Sativex is now more profitable for Almirall than their flagship product, the antacid Almax
While it consists mostly of CBD and THC, Sativex is a highly costly drug. A box containing three 10 ml bottles costs some €400 in Spain, €500 in Norway, €597 in Germany, €648 in Denmark and a whopping €726 in Italy. Almirall is currently in negotiations with the French government to market Sativex in France, but disagreements over the price – France wants the drug to be publicly financed – have brought the process to a standstill.
What are the benefits of Sativex and how does it work?
In a study conducted in 2007, 40 per cent of patients with multiple sclerosis saw their muscle spasticity greatly improve following treatment with Sativex. This does not mean, however, that the drug is for everybody. Experts are currently recommending to use it in combination with other treatments, and tend to prescribe it only when more conventional treatments fail.
Sativex has been involved in many international clinical studies researching the medicinal potential of cannabis, which means randomized, double-blind and placebo-controlled trials have consistently demonstrated the effectiveness of the antispasmodic properties of CDB and THC in dealing with the symptoms of sclerosis multiple. Sativex is also sometimes used to treat ganglia necrosis, a rare muscular condition.
In Canada, Sativex is also prescribed to control cancer pain, although clinical studies conducted in this area in the U.S. have not found evidence that cancer and chemotherapy pain responds sufficiently to the drug. Epidiolex, in turn, another drug by GW Pharmaceuticals, last year became the first cannabis-based drug to be approved by the U.S. Food and Drug Administration for treating some rare, severe types of epilepsy including Lennox-Gastaut syndrome and Dravet's syndrome.

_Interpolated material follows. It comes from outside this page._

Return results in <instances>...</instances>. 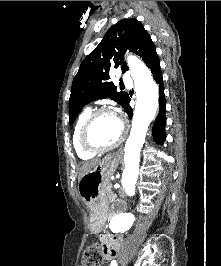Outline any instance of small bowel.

Sativex's 1:1 ratio of CDB to THC ensures moderate psychoactive effects in people not used to cannabis. However, studies documenting the use of the drug over one year found no evidence of an increase in tolerance derived from regular use.

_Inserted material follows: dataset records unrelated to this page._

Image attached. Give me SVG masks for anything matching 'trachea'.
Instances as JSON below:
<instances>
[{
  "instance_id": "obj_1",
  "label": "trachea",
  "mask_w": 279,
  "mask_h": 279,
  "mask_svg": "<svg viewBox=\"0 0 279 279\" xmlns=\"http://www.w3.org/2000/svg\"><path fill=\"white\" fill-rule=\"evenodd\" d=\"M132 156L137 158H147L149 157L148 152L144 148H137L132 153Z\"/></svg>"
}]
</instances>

According to GW Pharmaceuticals, there is scope for Sativex to be introduced as a medicine for a number of other conditions in the future, among which cerebral palsy, schizophrenia and epilepsy. Accordingly, many more clinical trials for Sativex and other drugs by GW Pharmaceuticals are to be expected in the coming years.
Sativex vs cannabis
While Sativex is a natural extract containing natural cannabinoids and terpenes, it is quite different from the cannabis oils and tinctures available at dispensaries. As a standardised pharmaceutical product, it has been specifically designed to always deliver the same dose of cannabinoids, a level of precision that far exceeds that of regular tinctures.

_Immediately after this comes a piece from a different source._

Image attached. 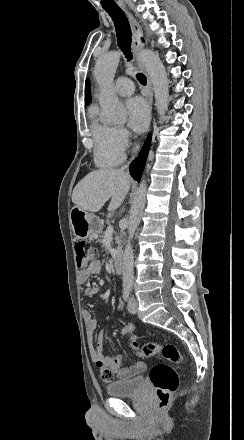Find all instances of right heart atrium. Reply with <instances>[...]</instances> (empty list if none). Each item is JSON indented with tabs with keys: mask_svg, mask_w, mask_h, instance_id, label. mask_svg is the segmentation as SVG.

When medicating with cannabis flowers and extracts, the concentration of phytocannabinoids, terpenes and phytochemicals may vary slightly from plant to plant. These inconsistencies are not well tolerated by some patients, who may feel more comfortable with a standardised drug such as Sativex.
Because it is a highly costly drug, there are many other patients who opt for either cannabis flowers or oils with varying levels of CBD and THC. But price is not the only advantage: being full-spectrum products, the "entourage effect" is much more pronounced than with Sativex. That said, we can't stress enough how Sativex provides better dose control than, let's say, smoking a joint.
While nabiximols are known to produce some unpleasant side effects, such as dizziness, diarrhoea, fatigue, somnolence, dry mouth, headache and nausea, most patients tolerate Sativex well and find these effects much more bearable than that of some conventional drugs.